Drug delivery of lipophilic pyrenyl derivatives by encapsulation in a water soluble metalla-cage

Abstract

The self-assembly of 2,4,6-tris(pyridin-4-yl)-1,3,5-triazine (tpt) triangular panels with p-cymene (p-PrⁱC₆H₄Me) ruthenium building blocks and 2,5-dioxydo-1,4-benzoquinonato (dobq) bridges, in the presence of a functionalised pyrenyl derivative (pyrene–R), affords the triangular prismatic host–guest compounds [(pyrene–R) ⊂ Ru₆(p-PrⁱC₆H₄Me)₆(tpt)₂(dobq)₃]⁶⁺ ([(pyrene–R) ⊂ 1]⁶⁺). The inclusion of eight mono-substituted pyrenyl derivatives including biologically relevant structures (a = 1-pyrenebutyric acid, b = 1-pyrenebutanol, c = 1-pyrenemethylamine, d = 1-pyrenemethylbutanoate, e = 1-(4,6-dichloro-1,3,5-triazin-2-yl)pyrene, f = N-hexadecylpyrene-1-sulfonamide, g = pyrenyl ethacrynic amide and h = 2-(pyren-1-ylmethylcarbamoyl) phenyl acetate), and a di-substituted pyrenyl derivative (i = 1,8-bis(3-methyl-butyn-1-yl-3-ol)pyrene), has been accomplished.

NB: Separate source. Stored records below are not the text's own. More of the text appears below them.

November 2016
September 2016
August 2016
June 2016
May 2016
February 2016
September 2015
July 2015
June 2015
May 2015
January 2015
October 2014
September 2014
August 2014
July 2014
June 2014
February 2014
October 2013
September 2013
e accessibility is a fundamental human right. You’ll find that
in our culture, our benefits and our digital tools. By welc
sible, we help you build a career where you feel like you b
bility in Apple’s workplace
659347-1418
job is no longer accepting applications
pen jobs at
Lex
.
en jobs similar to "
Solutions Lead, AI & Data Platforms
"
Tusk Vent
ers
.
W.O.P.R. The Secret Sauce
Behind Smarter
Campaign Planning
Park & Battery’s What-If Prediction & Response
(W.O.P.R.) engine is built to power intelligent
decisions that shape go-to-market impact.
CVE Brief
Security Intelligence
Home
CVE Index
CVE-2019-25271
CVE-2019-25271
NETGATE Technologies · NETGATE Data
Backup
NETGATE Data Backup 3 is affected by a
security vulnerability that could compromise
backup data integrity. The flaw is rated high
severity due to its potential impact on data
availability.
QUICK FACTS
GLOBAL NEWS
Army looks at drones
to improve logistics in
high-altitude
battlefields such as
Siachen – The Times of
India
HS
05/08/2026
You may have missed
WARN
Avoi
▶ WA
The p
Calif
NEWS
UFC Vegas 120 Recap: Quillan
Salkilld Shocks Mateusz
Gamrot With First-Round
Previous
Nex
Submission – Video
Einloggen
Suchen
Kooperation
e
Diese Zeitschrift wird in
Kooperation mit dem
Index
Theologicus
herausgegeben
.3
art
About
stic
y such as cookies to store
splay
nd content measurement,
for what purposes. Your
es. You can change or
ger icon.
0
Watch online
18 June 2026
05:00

The carceplex nature of these systems with the pyrenyl moiety being firmly encapsulated in the hydrophobic cavity of the cage with the functional groups pointing outwards was confirmed by NMR (¹H, 2D, DOSY) spectroscopy and electrospray ionization mass spectrometry (ESI-MS). The cytotoxicities of these water-soluble compounds have been established using human ovarian A2780 cancer cells. All the host–guest systems are more cytotoxic than the empty cage itself [1][CF₃SO₃]₆ (IC₅₀ = 23 μM), the most active carceplex [f ⊂ 1][CF₃SO₃]₆ is an order of magnitude more cytotoxic.